# [Exercise instructions]
From the data below, return only the lines from the one with "flood death toll rises" through the one with "See All Grants for Concerts for Kids", exact and inclusive, with pictures left out.

[Records from a data source]

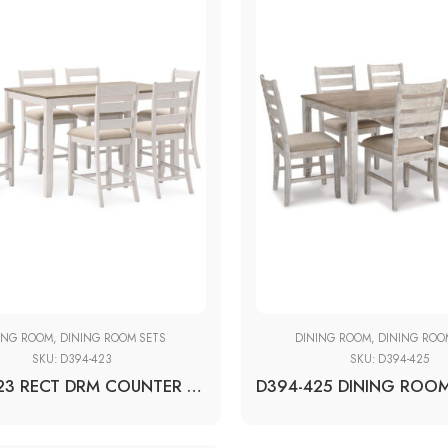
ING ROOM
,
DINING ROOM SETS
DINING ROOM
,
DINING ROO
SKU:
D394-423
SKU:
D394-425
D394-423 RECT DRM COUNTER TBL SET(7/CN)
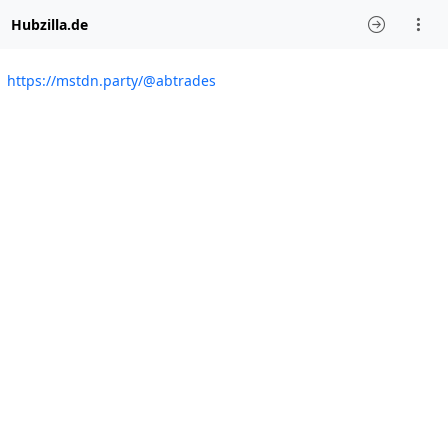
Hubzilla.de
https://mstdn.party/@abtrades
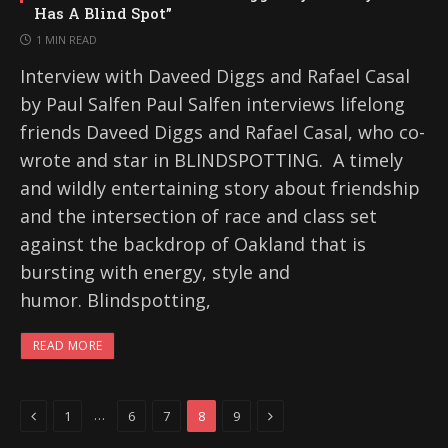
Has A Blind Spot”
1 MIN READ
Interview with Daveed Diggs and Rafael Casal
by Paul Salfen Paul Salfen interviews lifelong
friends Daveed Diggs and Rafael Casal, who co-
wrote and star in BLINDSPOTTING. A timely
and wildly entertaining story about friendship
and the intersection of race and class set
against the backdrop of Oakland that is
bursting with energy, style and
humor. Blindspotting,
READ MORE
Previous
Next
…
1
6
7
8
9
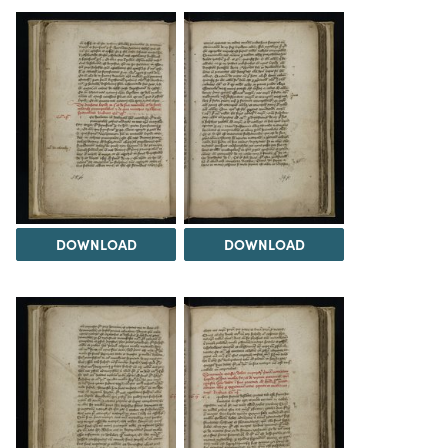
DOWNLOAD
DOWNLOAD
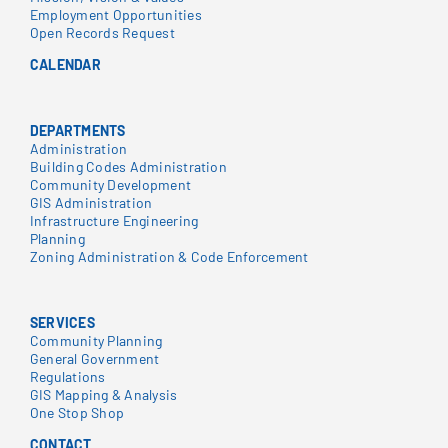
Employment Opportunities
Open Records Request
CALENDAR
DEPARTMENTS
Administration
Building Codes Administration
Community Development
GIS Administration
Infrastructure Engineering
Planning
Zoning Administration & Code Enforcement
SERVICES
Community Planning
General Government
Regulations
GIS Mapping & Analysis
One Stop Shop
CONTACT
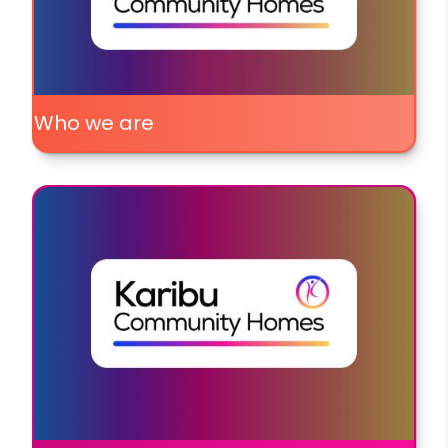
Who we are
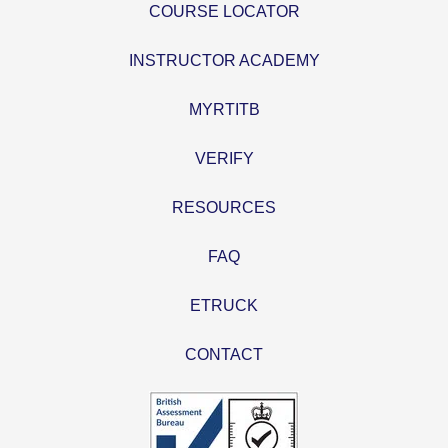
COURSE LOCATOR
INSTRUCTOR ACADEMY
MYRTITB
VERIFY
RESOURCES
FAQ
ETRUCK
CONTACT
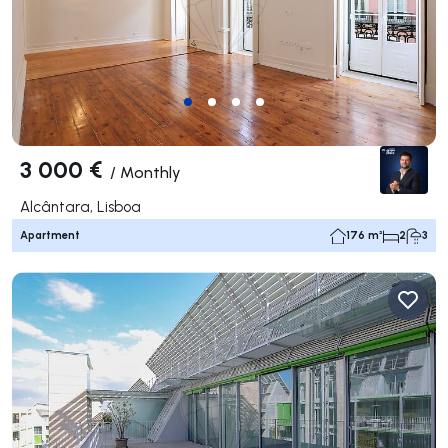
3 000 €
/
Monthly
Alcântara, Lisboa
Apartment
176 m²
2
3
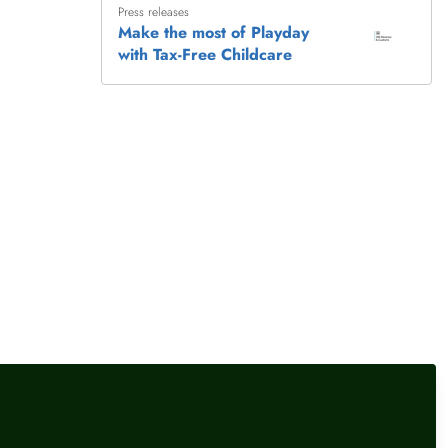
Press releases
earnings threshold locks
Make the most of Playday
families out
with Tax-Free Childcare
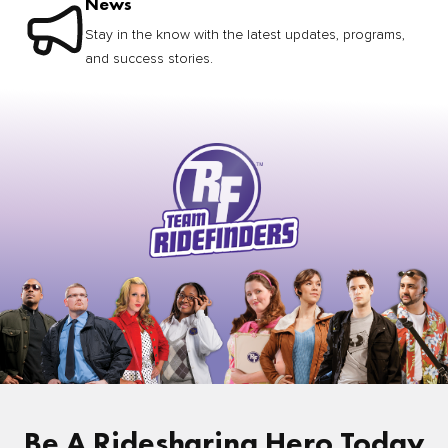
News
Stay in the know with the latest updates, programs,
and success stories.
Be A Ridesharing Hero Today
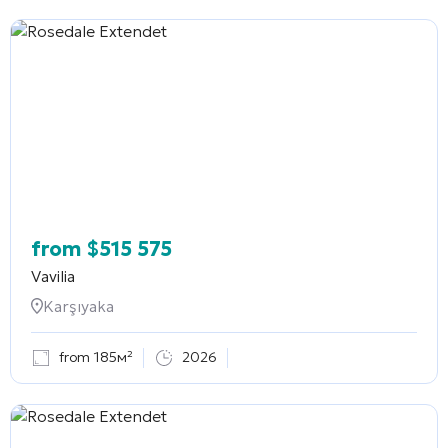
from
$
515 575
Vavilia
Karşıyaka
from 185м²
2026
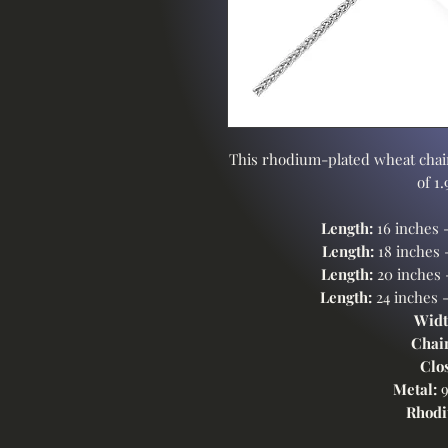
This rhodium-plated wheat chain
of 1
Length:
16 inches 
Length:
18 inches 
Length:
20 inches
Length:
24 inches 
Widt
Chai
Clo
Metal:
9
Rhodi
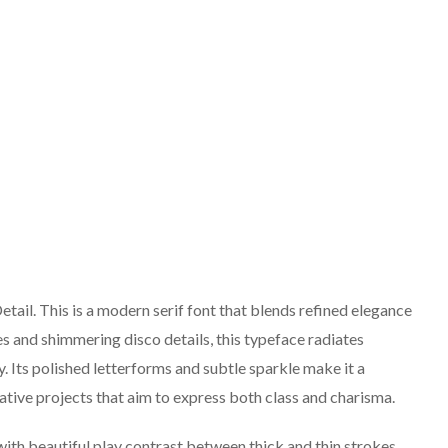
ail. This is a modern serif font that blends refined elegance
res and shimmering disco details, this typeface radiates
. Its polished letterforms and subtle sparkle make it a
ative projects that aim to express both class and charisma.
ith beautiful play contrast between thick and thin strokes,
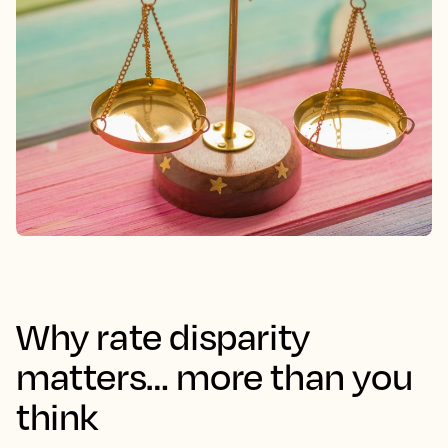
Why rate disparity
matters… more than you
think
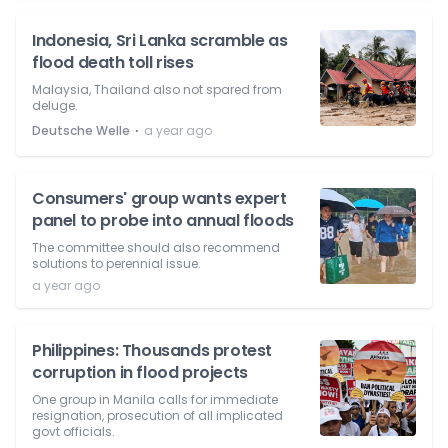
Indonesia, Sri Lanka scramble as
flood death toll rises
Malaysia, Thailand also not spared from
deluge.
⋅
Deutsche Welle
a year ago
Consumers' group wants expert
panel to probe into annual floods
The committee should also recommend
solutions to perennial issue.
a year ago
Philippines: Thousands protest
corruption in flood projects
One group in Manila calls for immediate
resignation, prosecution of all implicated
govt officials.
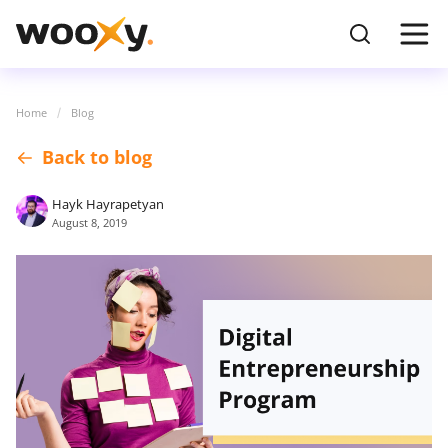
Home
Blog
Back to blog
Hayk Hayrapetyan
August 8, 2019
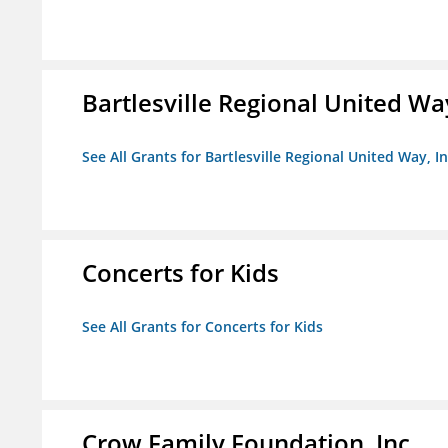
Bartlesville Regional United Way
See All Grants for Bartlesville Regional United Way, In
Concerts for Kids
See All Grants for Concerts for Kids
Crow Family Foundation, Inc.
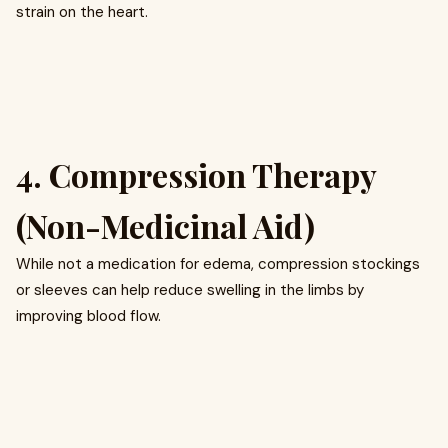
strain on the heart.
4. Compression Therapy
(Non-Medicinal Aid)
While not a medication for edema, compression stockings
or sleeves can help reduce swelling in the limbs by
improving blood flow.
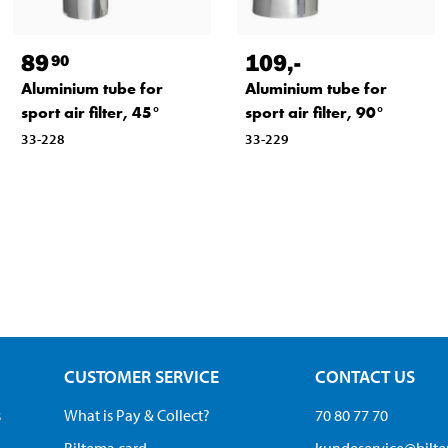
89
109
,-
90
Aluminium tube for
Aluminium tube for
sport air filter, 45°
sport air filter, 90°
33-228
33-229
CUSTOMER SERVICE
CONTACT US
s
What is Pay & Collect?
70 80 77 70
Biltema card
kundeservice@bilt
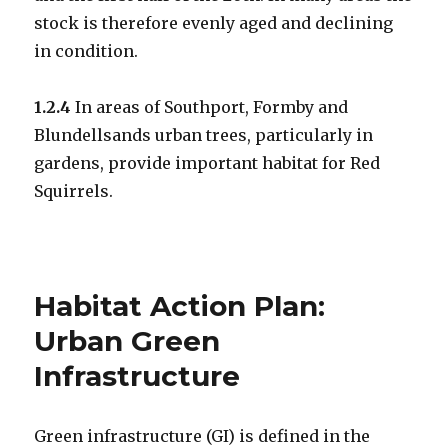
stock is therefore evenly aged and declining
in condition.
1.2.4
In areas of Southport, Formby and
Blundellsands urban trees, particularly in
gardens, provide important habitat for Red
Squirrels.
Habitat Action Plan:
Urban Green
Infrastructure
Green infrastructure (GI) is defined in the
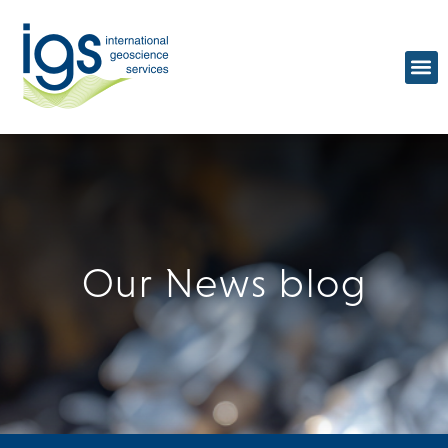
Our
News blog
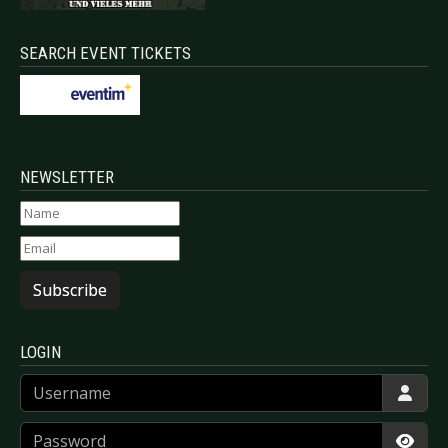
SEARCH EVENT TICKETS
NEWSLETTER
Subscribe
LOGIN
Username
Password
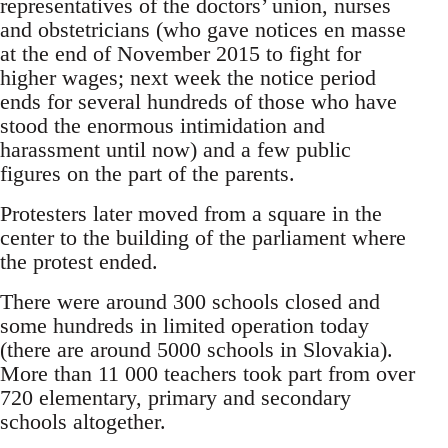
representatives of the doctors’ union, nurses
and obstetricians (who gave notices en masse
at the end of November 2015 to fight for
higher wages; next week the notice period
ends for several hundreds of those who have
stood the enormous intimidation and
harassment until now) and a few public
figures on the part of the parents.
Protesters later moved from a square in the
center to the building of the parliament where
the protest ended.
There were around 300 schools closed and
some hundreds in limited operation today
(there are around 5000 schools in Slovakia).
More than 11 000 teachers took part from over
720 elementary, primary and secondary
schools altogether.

# [Output]
flood death toll rises
Malaysia, Thailand also not spared from
deluge.
⋅
Deutsche Welle
a year ago
Consumers' group wants expert
panel to probe into annual floods
The committee should also recommend
solutions to perennial issue.
a year ago
Philippines: Thousands protest
corruption in flood projects
One group in Manila calls for immediate
resignation, prosecution of all implicated
govt officials.
Home
Blog
Back to blog
Hayk Hayrapetyan
August 8, 2019
Bartlesville Regional United Way
See All Grants for Bartlesville Regional United Way, In
Concerts for Kids
See All Grants for Concerts for Kids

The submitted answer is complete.